Patrick Wardle is a respected security researcher who’s made some big discoveries of issues with Apple before. On Friday, he published a post on his Objective-See blog that details the ways in which Adware Doctor violates Apple’s App Store policy and betrays its users.
Wardle says he notified Apple weeks ago, but as of early this morning it was still available and was the fourth-most-popular paid app overall. It was also the number one paid app in the “utilities” category with a sterling 4.8 rating that Wardle is pretty certain is being gamed. Adware Doctor has since been removed from the App Store.

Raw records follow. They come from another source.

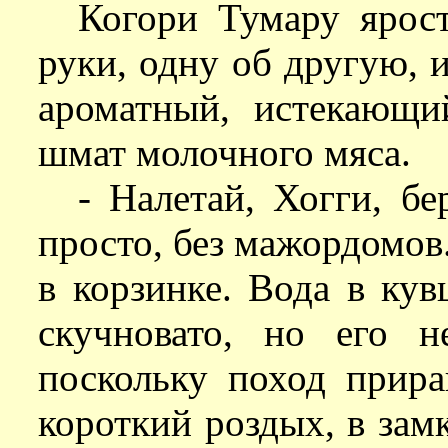
Когори Тумару ярос
руки, одну об другую, 
ароматный, истекающ
шмат молочного мяса.
- Налетай, Хогги, бе
просто, без мажордомов.
в корзинке. Вода в кув
скучновато, но его 
поскольку поход прира
короткий роздых, в зам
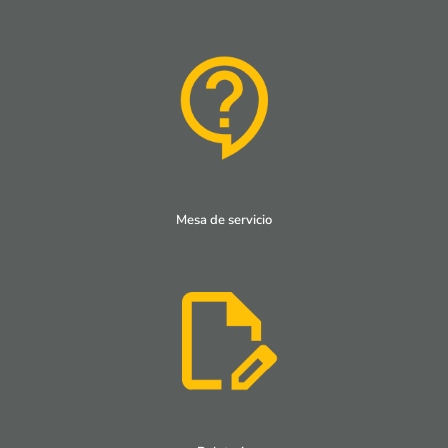
Mesa de servicio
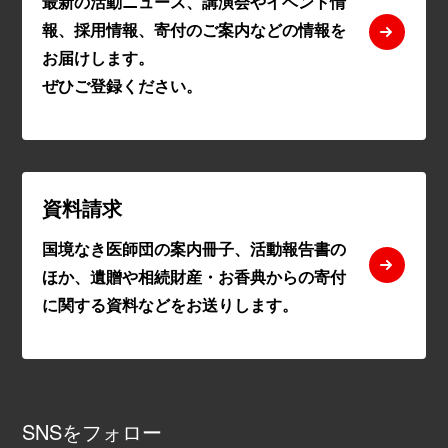
最新の活動ニュース、講演会やイベント情
報、採用情報、寄付のご案内などの情報を
お届けします。
ぜひご登録ください。
資料請求
国境なき医師団の案内冊子、活動報告書の
ほか、遺贈や相続財産・お香典からの寄付
に関する資料などをお送りします。
SNSをフォロー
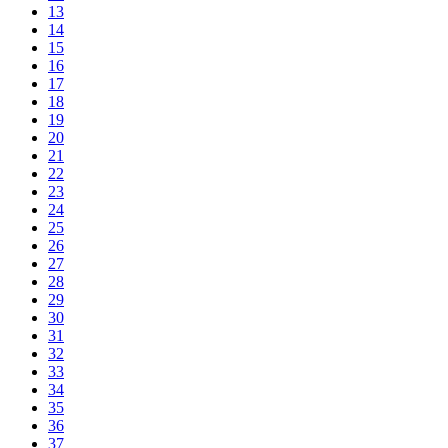
13
14
15
16
17
18
19
20
21
22
23
24
25
26
27
28
29
30
31
32
33
34
35
36
37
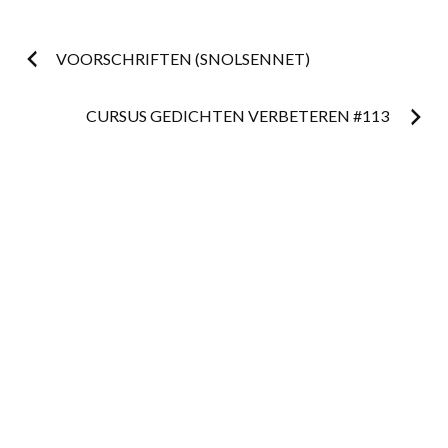
Postnavigatie
VOORSCHRIFTEN (SNOLSENNET)
CURSUS GEDICHTEN VERBETEREN #113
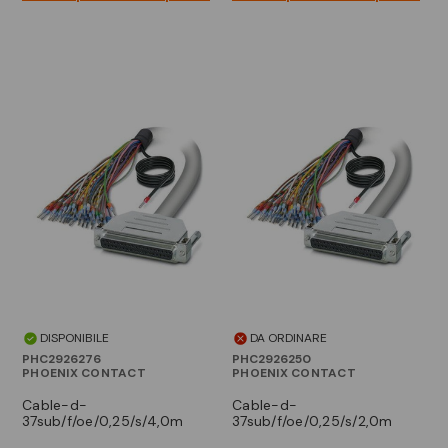
DISPONIBILE
DA ORDINARE
PHC2926276
PHC2926250
PHOENIX CONTACT
PHOENIX CONTACT
cable-d-
cable-d-
37sub/f/oe/0,25/s/4,0m
37sub/f/oe/0,25/s/2,0m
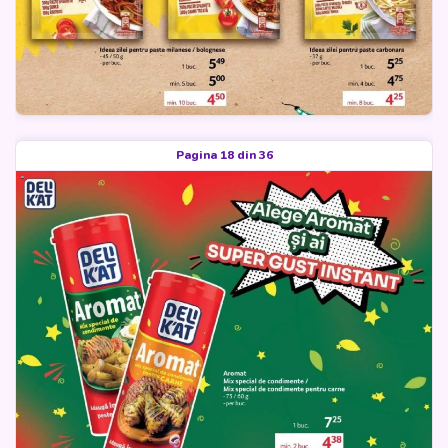
Pagina 18 din 36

The app claims to prevent “malware and malicious files from infecting your Mac”, and it offers the ability to remove adware that is already on your system.
But according to Wardle, once the app has been downloaded, it asks for high-level access to your system files and begins a process of working around Apple’s normal “sandboxing” protections.
Apple is known for having a strict vetting process for what’s allowed in its App Store, and apps are typically separated from each other and the operating system. But according to Wardle, Adware Doctor uses some workarounds to gather a user’s browser history and a list of the user’s software. It stores that in a folder that periodically gets zipped up and sent to a server in China, Wardel found.
Wardle isn’t alone in his findings. He was prompted to look into the app after a security researcher that goes by Privacy 1st posted a video that demonstrated Adware Doctor’s shady activity. And Motherboard verified the accuracy of Wardle’s report with two independent experts.
We’ve reached out to both Apple and Adware Doctor’s developers for comment but didn’t receive an immediate reply.
Apple’s lack of response to early warnings on this issue is a bit out of character. The App Store is generally considered to be far safer than its Android counterpart, Google Play. Mistakes happen, but they should be fixed as quickly as possible.